Platform / Driver Workarounds for Bad Code

  • Many comments draw parallels between the emulator “fixing” bad code and modern layers like Proton/Wine, GPU drivers, and browsers, which ship extensive per‑app quirks and hacks.
  • GPU drivers commonly detect games by executable name or explicit APIs, then apply game-specific optimizations or correctness workarounds, sometimes even reducing quality for benchmarks.
  • This is seen as fragile: optimizations for one title (e.g., “hl2.exe”) can boost performance, break other games, or rely on undefined behavior.
  • Browser engines have similar per‑site “quirks” tables; OSes and runtimes have shipped app‑specific shims (e.g., for SimCity).

Benchmarks, Cheating, and Competitive Optimizations

  • Several examples mention drivers “cheating” for popular benchmarks (Quake 3, DirectX demos) by lowering quality or skipping work when they detect a benchmark path.
  • Vendors generally try to inform game developers about correctness bugs, but often ship driver workarounds first; big studios get more attention.
  • Performance-only tweaks are sometimes kept in drivers as a competitive advantage rather than pushed upstream.

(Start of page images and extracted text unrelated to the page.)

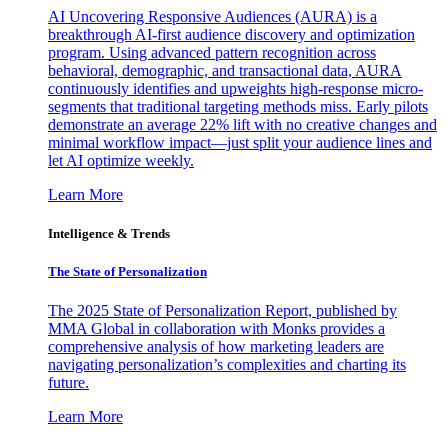
AI Uncovering Responsive Audiences (AURA) is a
breakthrough AI-first audience discovery and optimization
program. Using advanced pattern recognition across
behavioral, demographic, and transactional data, AURA
continuously identifies and upweights high-response micro-
segments that traditional targeting methods miss. Early pilots
demonstrate an average 22% lift with no creative changes and
minimal workflow impact—just split your audience lines and
let AI optimize weekly.
Learn More
Intelligence & Trends
The State of Personalization
The 2025 State of Personalization Report, published by
MMA Global in collaboration with Monks provides a
comprehensive analysis of how marketing leaders are
navigating personalization’s complexities and charting its
future.
Learn More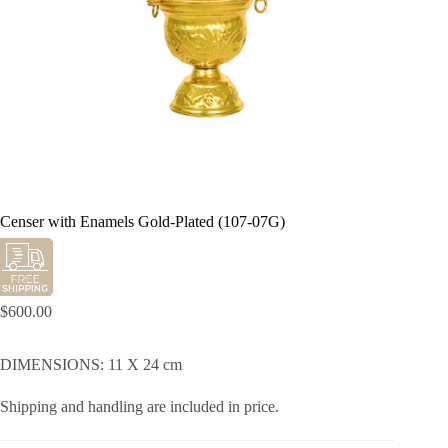
Censer with Enamels Gold-Plated (107-07G)
$
600.00
DIMENSIONS: 11 X 24 cm
Shipping and handling are included in price.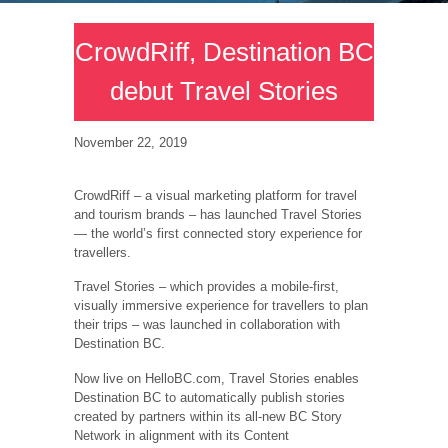
CrowdRiff, Destination BC
debut Travel Stories
November 22, 2019
CrowdRiff – a visual marketing platform for travel
and tourism brands – has launched Travel Stories
— the world’s first connected story experience for
travellers.
Travel Stories – which provides a mobile-first,
visually immersive experience for travellers to plan
their trips – was launched in collaboration with
Destination BC.
Now live on HelloBC.com, Travel Stories enables
Destination BC to automatically publish stories
created by partners within its all-new BC Story
Network in alignment with its Content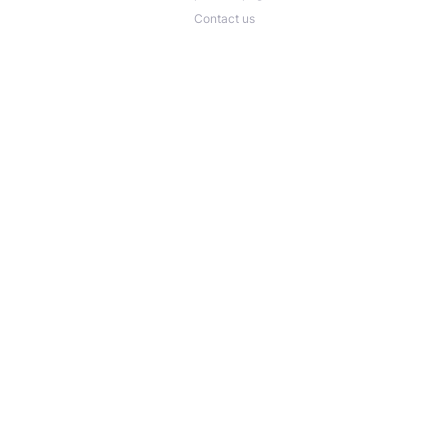
Contact us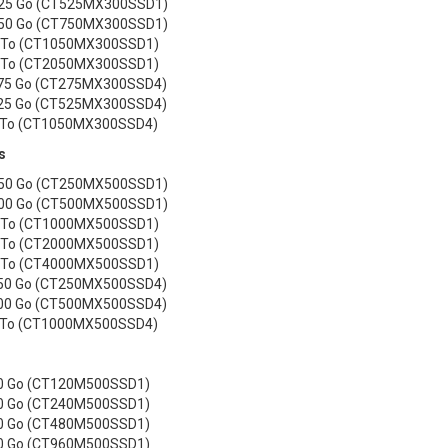
525 Go (CT525MX300SSD1)
750 Go (CT750MX300SSD1)
1 To (CT1050MX300SSD1)
2 To (CT2050MX300SSD1)
75 Go (CT275MX300SSD4)
25 Go (CT525MX300SSD4)
 To (CT1050MX300SSD4)
s
250 Go (CT250MX500SSD1)
500 Go (CT500MX500SSD1)
1 To (CT1000MX500SSD1)
2 To (CT2000MX500SSD1)
4 To (CT4000MX500SSD1)
50 Go (CT250MX500SSD4)
00 Go (CT500MX500SSD4)
 To (CT1000MX500SSD4)
20 Go (CT120M500SSD1)
40 Go (CT240M500SSD1)
80 Go (CT480M500SSD1)
60 Go (CT960M500SSD1)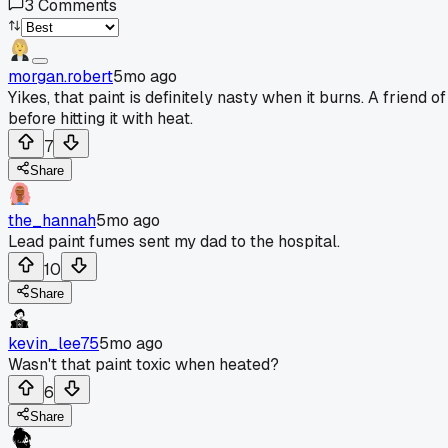
3
Comments
morgan.robert
5mo ago
Yikes, that paint is definitely nasty when it burns. A frien
before hitting it with heat.
7
Share
the_hannah
5mo ago
Lead paint fumes sent my dad to the hospital.
10
Share
kevin_lee75
5mo ago
Wasn't that paint toxic when heated?
6
Share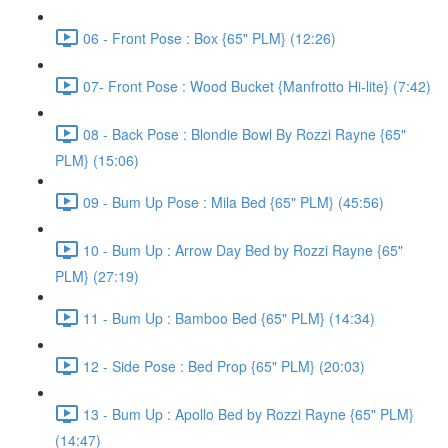
06 - Front Pose : Box {65" PLM} (12:26)
07- Front Pose : Wood Bucket {Manfrotto Hi-lite} (7:42)
08 - Back Pose : Blondie Bowl By Rozzi Rayne {65"
PLM} (15:06)
09 - Bum Up Pose : Mila Bed {65" PLM} (45:56)
10 - Bum Up : Arrow Day Bed by Rozzi Rayne {65"
PLM} (27:19)
11 - Bum Up : Bamboo Bed {65" PLM} (14:34)
12 - Side Pose : Bed Prop {65" PLM} (20:03)
13 - Bum Up : Apollo Bed by Rozzi Rayne {65" PLM}
(14:47)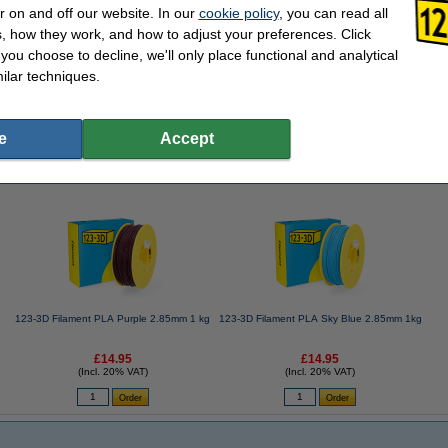
r on and off our website. In our
cookie policy
, you can read all
, how they work, and how to adjust your preferences. Click
f you choose to decline, we'll only place functional and analytical
ve spray, 100ml
ilar techniques.
e
Accept
se often chose these too!
123-3D Filament PLA Purple 2.85mm 1 kg
123-3D Filament PLA Sky Blue 2.85mm 1kg
£14.95
£14.95
(Incl. 20% VAT)
(Incl. 20% VAT)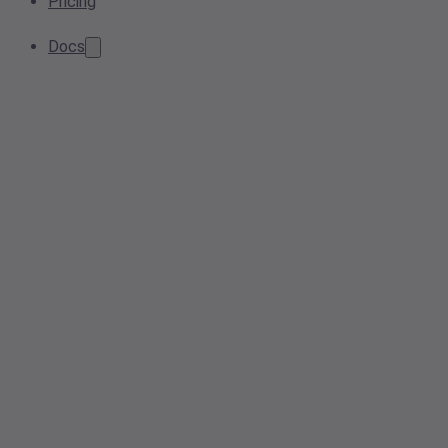
Pricing
Docs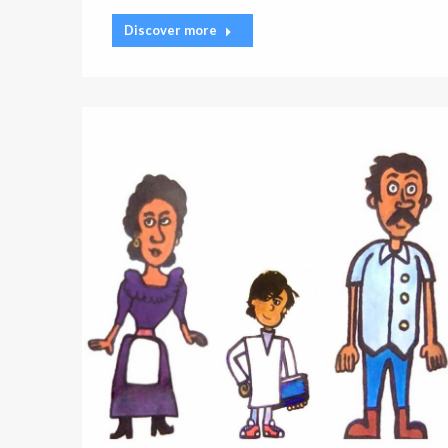
Discover more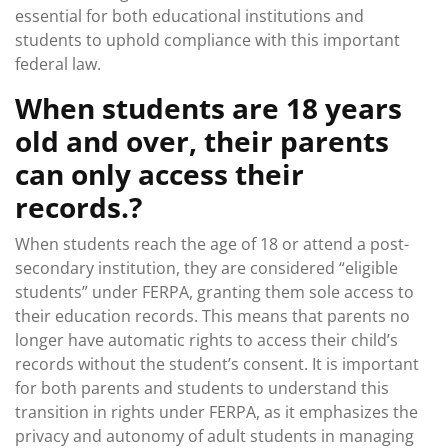
essential for both educational institutions and
students to uphold compliance with this important
federal law.
When students are 18 years
old and over, their parents
can only access their
records.?
When students reach the age of 18 or attend a post-
secondary institution, they are considered “eligible
students” under FERPA, granting them sole access to
their education records. This means that parents no
longer have automatic rights to access their child’s
records without the student’s consent. It is important
for both parents and students to understand this
transition in rights under FERPA, as it emphasizes the
privacy and autonomy of adult students in managing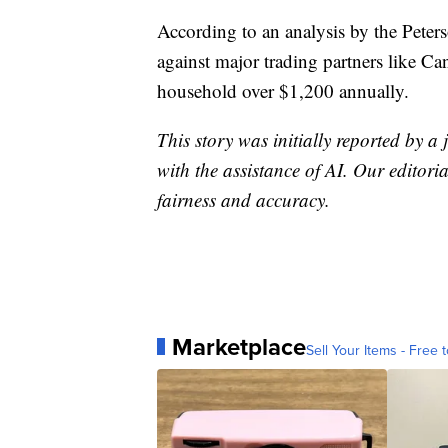
According to an analysis by the Peterso
against major trading partners like C
household over $1,200 annually.
This story was initially reported by a
with the assistance of AI. Our editoria
fairness and accuracy.
Marketplace
Sell Your Items - Free t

I/O and Library Pathologies

  • Multiple stories highlight pathological I/O usage: tiny reads (fread/ReadFile in 1‑byte or 4‑byte chunks), OS components issuing many small system calls, and apps effectively defeating buffering layers.
  • One commenter notes that a game’s use of fread(data, 1, 65536, f) exposed a bad stdlib implementation or unbuffered mode, causing 65k byte-level reads; a caching layer in the hook was needed to fix performance.
  • There is debate over whether such fread usage is semantically wrong (most say it’s fine; the implementation is at fault).

Stack Probing, Guard Pages, and Uninitialized Memory

  • Discussion covers stack probing on Windows: large stack frames must touch each page sequentially to trigger guard pages and detect overflows.
  • Some note that many real-world stack allocations simply “hope for the best,” but Windows compilers add probes for big frames.
  • Several comments describe custom or system features that prefill stack memory with canary patterns or zeros (e.g., compiler switches, automatic stack initialization) to detect uninitialized-variable bugs.

Loop Unrolling and Code Bloat

  • Loop unrolling is defended as a valid optimization, but many point out diminishing returns and code-size costs, especially when huge unrolled blocks bring cache penalties.
  • The “256 KB of code to init 64 KB” example is widely seen as an extreme case of over-optimization and poor compiler behavior.